### EXTRACTED INFORMATION:
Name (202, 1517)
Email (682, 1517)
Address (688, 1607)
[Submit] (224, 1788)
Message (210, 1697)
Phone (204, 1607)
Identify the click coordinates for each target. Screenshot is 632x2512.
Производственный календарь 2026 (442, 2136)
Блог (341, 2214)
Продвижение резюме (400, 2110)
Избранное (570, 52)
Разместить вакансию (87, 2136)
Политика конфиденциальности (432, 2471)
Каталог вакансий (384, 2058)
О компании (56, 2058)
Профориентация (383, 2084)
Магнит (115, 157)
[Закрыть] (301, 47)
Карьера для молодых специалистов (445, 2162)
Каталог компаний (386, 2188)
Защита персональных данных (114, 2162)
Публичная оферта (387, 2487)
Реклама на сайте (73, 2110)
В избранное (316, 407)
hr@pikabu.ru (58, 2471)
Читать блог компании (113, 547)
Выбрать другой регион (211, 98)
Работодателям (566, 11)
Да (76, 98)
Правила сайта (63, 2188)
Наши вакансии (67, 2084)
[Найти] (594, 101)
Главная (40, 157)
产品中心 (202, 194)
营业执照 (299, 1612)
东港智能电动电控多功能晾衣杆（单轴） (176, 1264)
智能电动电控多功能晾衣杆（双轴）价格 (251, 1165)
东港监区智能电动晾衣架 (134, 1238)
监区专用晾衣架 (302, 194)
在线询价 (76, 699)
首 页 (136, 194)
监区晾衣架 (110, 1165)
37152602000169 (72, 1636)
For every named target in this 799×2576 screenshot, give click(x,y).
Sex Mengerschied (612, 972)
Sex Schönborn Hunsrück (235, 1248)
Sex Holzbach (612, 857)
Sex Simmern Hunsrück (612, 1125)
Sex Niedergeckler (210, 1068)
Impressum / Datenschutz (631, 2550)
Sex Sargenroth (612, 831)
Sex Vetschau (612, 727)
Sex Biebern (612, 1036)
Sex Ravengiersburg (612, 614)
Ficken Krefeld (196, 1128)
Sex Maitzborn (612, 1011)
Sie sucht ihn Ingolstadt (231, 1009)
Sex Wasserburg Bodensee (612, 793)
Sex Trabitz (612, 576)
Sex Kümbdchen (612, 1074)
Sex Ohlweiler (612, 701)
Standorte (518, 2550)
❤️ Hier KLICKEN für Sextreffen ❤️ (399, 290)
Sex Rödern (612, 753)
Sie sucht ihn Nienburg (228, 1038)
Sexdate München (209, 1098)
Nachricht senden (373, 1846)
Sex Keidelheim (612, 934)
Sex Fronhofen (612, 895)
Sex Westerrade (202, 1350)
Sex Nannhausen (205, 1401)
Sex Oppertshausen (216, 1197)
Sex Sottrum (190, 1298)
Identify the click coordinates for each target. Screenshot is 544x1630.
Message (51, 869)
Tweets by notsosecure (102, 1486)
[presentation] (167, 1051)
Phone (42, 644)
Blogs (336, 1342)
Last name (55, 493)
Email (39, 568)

### WORK ORDER:
In the lines above, every record is to be repeated exactly.

### EXERCISE RESULT:
Name (202, 1517)
Email (682, 1517)
Address (688, 1607)
[Submit] (224, 1788)
Message (210, 1697)
Phone (204, 1607)
Identify the click coordinates for each target. Screenshot is 632x2512.
Производственный календарь 2026 (442, 2136)
Блог (341, 2214)
Продвижение резюме (400, 2110)
Избранное (570, 52)
Разместить вакансию (87, 2136)
Политика конфиденциальности (432, 2471)
Каталог вакансий (384, 2058)
О компании (56, 2058)
Профориентация (383, 2084)
Магнит (115, 157)
[Закрыть] (301, 47)
Карьера для молодых специалистов (445, 2162)
Каталог компаний (386, 2188)
Защита персональных данных (114, 2162)
Публичная оферта (387, 2487)
Реклама на сайте (73, 2110)
В избранное (316, 407)
hr@pikabu.ru (58, 2471)
Читать блог компании (113, 547)
Выбрать другой регион (211, 98)
Работодателям (566, 11)
Да (76, 98)
Правила сайта (63, 2188)
Наши вакансии (67, 2084)
[Найти] (594, 101)
Главная (40, 157)
产品中心 (202, 194)
营业执照 (299, 1612)
东港智能电动电控多功能晾衣杆（单轴） (176, 1264)
智能电动电控多功能晾衣杆（双轴）价格 (251, 1165)
东港监区智能电动晾衣架 (134, 1238)
监区专用晾衣架 (302, 194)
在线询价 (76, 699)
首 页 (136, 194)
监区晾衣架 (110, 1165)
37152602000169 (72, 1636)
For every named target in this 799×2576 screenshot, give click(x,y).
Sex Mengerschied (612, 972)
Sex Schönborn Hunsrück (235, 1248)
Sex Holzbach (612, 857)
Sex Simmern Hunsrück (612, 1125)
Sex Niedergeckler (210, 1068)
Impressum / Datenschutz (631, 2550)
Sex Sargenroth (612, 831)
Sex Vetschau (612, 727)
Sex Biebern (612, 1036)
Sex Ravengiersburg (612, 614)
Ficken Krefeld (196, 1128)
Sex Maitzborn (612, 1011)
Sie sucht ihn Ingolstadt (231, 1009)
Sex Wasserburg Bodensee (612, 793)
Sex Trabitz (612, 576)
Sex Kümbdchen (612, 1074)
Sex Ohlweiler (612, 701)
Standorte (518, 2550)
❤️ Hier KLICKEN für Sextreffen ❤️ (399, 290)
Sex Rödern (612, 753)
Sie sucht ihn Nienburg (228, 1038)
Sexdate München (209, 1098)
Nachricht senden (373, 1846)
Sex Keidelheim (612, 934)
Sex Fronhofen (612, 895)
Sex Westerrade (202, 1350)
Sex Nannhausen (205, 1401)
Sex Oppertshausen (216, 1197)
Sex Sottrum (190, 1298)
Identify the click coordinates for each target. Screenshot is 544x1630.
Message (51, 869)
Tweets by notsosecure (102, 1486)
[presentation] (167, 1051)
Phone (42, 644)
Blogs (336, 1342)
Last name (55, 493)
Email (39, 568)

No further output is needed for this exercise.